→ **Exercise instructions**: Return verbatim the line containing "Kompassi (117, 700)" together with all lines that follow it, through the end of the records.

Given information START

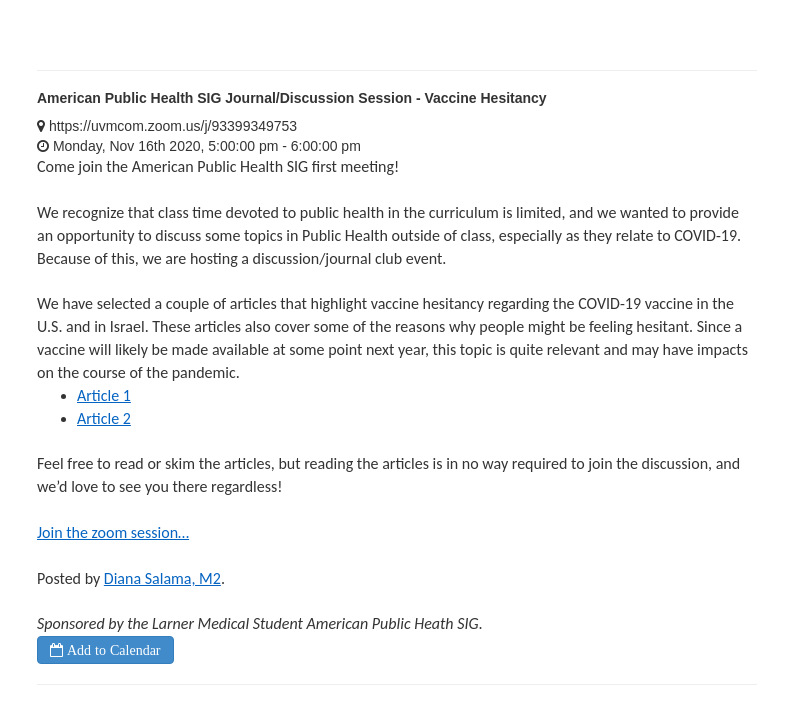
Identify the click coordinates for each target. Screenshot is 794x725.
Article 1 (104, 395)
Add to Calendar (112, 650)
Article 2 (104, 418)
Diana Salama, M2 (162, 578)
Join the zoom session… (113, 532)
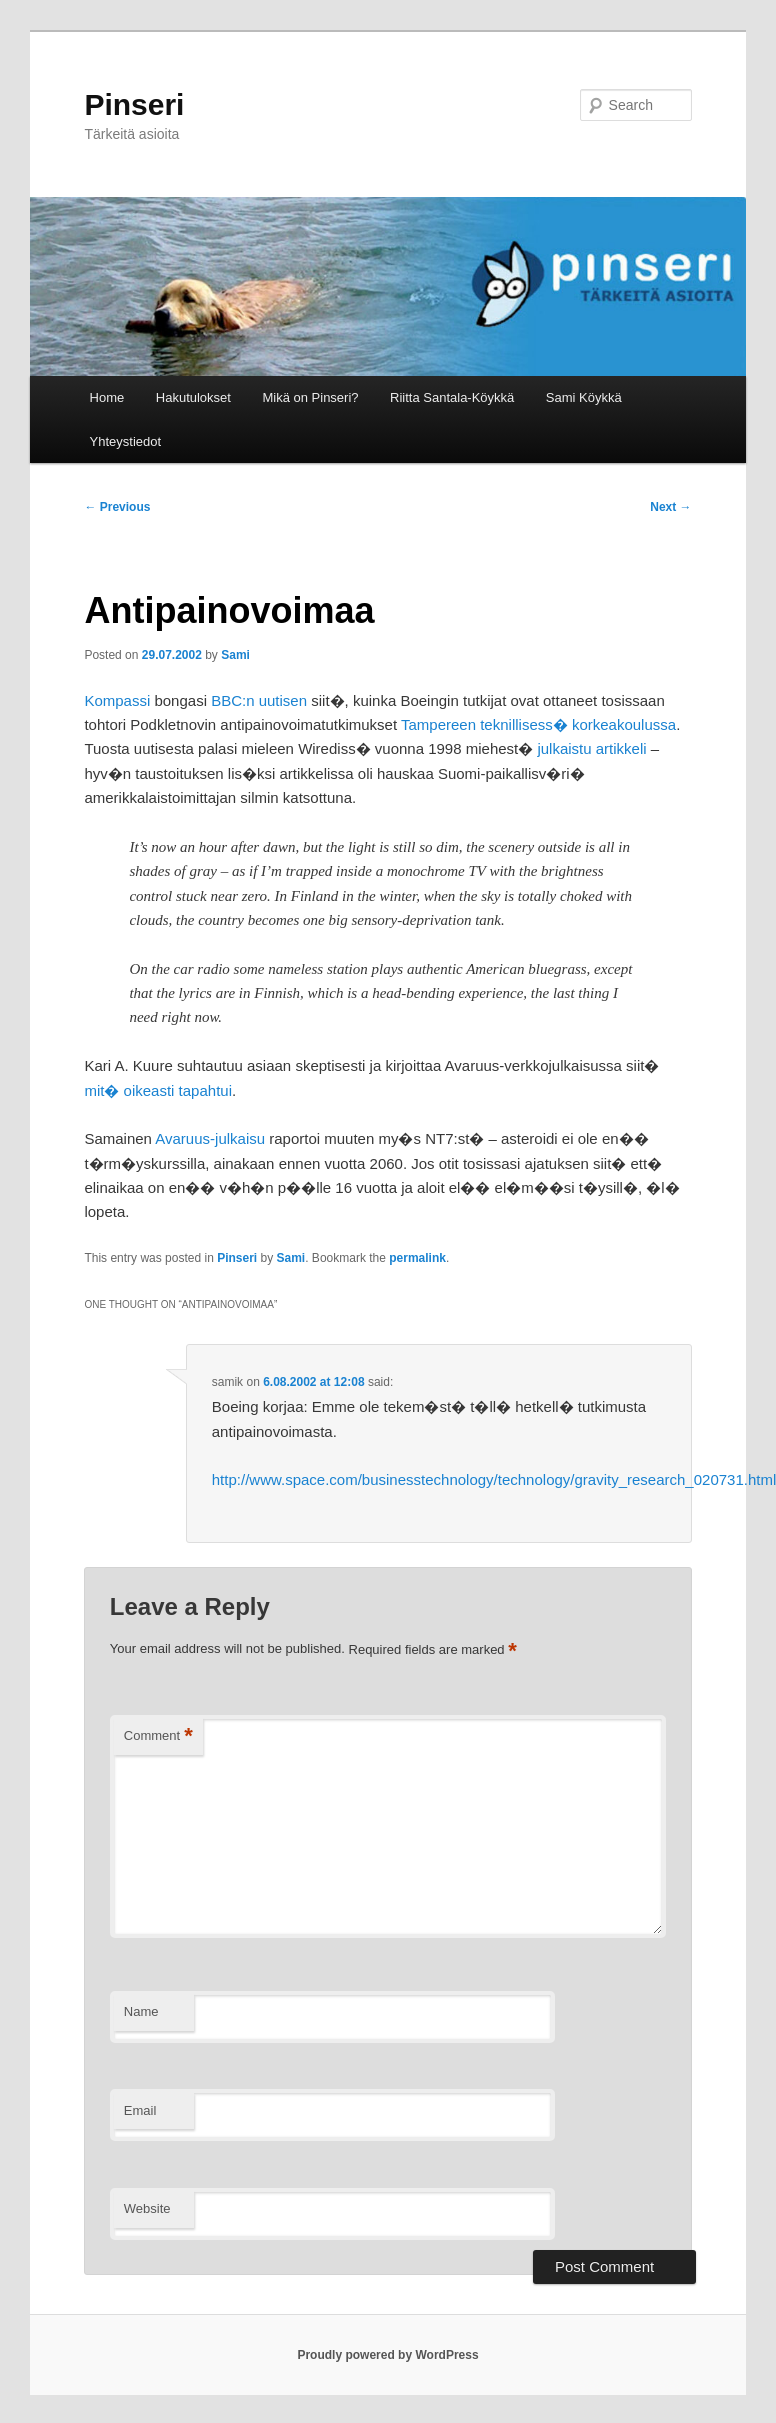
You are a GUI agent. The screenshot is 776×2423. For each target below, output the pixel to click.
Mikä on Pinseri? (310, 397)
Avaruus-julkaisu (210, 1138)
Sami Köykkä (584, 397)
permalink (417, 1258)
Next (670, 507)
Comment (158, 1736)
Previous (117, 507)
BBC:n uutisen (259, 700)
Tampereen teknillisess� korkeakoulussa (538, 724)
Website (147, 2208)
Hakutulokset (193, 397)
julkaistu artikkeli (591, 748)
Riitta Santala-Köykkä (452, 397)
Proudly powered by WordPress (387, 2355)
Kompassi (117, 700)
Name (141, 2011)
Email (140, 2110)
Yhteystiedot (126, 441)
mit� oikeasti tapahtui (158, 1090)
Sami (235, 655)
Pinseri (134, 104)
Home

Given information END

→ **Written reply**:
Kompassi (117, 700)
Name (141, 2011)
Email (140, 2110)
Yhteystiedot (126, 441)
mit� oikeasti tapahtui (158, 1090)
Sami (235, 655)
Pinseri (134, 104)
Home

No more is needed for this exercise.